A case for continuous Kinder-innovation

Studies have shown that consistent investment in the education of younger children is beneficial to overall human capital. One study, by Nobel Prize winner James Heckman, referenced on the National Conferences of State Legislatures’ website, documents these key findings:

  • “Cognitive and non-cognitive abilities are important for a productive workforce, and gaps that emerge early are difficult to change.”
  • “Because skills are accumulated, starting early and over time, investing in young children is an investment in future productivity and public safety.”

Quite simply, Heckman — who studies scientific basis for economic policy evaluation — finds that productivity can be fostered by investing in young children. We agree.

The importance of children in the 4 to 7-year-old set learning the fundamentals of coding really has little to do with computers, at least not right away. No one expects your preschooler to create video game apps or master software development — nor should they! This age group is an age of play. Through play, they learn. And through play, we can provide tools that will help kids better grasp coding concepts that will be presented to them later in life, sidestepping the “gaps that emerge early [and] are difficult to change,” that Heckman mentions.

We’re finding out that concepts such as sequencing — introduced at an earlier stage in a child’s development — build a bridge to coding later on. Younger children benefitting from exposure to basic sequencing concepts is a view shared by KinderLab Robotics co-founder and Tufts University professor Marina Umaschi Bers, and also by Jack McDermott, author of an article mentioning KIBO at EdSurge.

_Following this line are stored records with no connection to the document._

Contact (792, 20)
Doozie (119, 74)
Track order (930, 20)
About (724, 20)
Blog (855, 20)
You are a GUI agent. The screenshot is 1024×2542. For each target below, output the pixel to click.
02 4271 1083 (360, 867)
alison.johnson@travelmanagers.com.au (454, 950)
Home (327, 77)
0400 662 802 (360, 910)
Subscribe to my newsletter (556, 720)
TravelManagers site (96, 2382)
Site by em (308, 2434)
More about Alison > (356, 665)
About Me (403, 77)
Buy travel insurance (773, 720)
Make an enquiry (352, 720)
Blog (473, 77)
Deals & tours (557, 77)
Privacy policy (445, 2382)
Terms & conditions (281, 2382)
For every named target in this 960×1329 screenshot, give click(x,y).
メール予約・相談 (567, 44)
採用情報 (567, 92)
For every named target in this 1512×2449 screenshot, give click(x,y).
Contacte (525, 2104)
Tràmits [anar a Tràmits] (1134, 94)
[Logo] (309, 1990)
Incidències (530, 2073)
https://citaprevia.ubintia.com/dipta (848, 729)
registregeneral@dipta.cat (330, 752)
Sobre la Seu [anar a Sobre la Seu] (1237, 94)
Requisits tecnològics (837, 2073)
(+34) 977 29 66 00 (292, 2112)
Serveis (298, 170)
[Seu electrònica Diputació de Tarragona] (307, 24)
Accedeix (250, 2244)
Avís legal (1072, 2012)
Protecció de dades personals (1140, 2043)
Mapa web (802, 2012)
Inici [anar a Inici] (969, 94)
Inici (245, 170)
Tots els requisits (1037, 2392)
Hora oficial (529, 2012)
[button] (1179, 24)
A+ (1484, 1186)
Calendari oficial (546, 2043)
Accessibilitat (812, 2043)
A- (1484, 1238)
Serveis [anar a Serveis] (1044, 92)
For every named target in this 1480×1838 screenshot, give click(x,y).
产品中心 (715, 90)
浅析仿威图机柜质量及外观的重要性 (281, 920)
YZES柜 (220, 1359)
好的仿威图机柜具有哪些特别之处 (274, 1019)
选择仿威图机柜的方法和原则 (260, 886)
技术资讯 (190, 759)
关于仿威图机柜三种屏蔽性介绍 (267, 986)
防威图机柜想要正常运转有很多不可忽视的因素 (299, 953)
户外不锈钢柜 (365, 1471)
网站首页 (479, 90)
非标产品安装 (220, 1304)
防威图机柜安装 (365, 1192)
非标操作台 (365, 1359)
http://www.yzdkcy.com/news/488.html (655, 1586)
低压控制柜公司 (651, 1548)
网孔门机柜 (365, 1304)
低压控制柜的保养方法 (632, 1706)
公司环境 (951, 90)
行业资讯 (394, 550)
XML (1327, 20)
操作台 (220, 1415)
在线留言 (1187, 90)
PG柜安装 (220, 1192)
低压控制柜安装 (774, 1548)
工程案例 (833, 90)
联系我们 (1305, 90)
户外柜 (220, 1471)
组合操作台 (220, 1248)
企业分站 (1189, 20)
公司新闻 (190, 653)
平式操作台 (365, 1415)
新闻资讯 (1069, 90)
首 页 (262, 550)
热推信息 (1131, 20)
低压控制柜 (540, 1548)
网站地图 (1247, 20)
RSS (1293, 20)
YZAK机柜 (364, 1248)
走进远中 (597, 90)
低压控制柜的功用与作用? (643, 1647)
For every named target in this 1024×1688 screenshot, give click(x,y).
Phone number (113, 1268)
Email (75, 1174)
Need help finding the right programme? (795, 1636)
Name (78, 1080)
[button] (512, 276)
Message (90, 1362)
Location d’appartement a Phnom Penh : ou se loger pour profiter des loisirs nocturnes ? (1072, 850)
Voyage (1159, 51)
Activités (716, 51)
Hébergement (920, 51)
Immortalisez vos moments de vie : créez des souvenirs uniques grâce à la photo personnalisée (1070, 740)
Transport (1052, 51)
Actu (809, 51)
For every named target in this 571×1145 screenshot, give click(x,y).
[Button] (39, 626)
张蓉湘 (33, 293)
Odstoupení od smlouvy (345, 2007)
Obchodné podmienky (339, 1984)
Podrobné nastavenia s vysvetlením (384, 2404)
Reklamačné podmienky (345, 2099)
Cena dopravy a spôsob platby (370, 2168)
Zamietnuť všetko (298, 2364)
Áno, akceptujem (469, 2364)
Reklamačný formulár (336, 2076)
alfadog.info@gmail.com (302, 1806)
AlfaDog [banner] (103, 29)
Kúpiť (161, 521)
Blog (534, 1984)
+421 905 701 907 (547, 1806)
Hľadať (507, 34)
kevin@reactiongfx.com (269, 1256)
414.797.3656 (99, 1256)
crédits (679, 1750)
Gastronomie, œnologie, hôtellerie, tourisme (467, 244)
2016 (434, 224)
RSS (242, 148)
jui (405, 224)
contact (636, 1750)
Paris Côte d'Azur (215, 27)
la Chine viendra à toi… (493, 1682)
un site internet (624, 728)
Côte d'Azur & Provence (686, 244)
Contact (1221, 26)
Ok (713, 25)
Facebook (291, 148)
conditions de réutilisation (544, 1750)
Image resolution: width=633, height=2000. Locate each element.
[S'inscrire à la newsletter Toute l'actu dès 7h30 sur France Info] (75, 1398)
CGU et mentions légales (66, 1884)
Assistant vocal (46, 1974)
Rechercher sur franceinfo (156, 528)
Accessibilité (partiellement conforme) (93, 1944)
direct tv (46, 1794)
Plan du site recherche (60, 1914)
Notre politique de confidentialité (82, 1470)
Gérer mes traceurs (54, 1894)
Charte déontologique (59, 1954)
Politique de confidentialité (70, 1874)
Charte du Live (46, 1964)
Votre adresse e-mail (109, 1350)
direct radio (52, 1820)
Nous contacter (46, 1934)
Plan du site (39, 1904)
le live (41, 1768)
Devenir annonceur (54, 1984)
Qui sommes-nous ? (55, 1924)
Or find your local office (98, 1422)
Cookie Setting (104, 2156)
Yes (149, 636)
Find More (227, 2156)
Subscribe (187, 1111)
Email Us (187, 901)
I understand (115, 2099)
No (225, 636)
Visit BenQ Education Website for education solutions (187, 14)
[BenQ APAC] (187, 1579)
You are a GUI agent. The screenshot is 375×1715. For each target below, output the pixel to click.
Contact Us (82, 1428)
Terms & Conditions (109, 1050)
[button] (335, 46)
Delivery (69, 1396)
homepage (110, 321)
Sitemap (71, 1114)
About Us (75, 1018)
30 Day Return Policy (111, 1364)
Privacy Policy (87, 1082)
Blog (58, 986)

McDermott, explains sequencing as: “the ability for children to comprehend how individual events are ordered within a chain of events … the foundation of computational thinking may go something like this: If we hope to get the spaceship to reach the moon, then it must move three squares before turning right, then move another two squares until it reaches the final destination,” McDermott writes.

There is no doubt that we’re living in a technological world.

“What if we could empower children during their most formative stages with the fundamentals of computer programming?” McDermott asks. We think KIBO can help in this mission — and maybe help a child get that spaceship to the moon.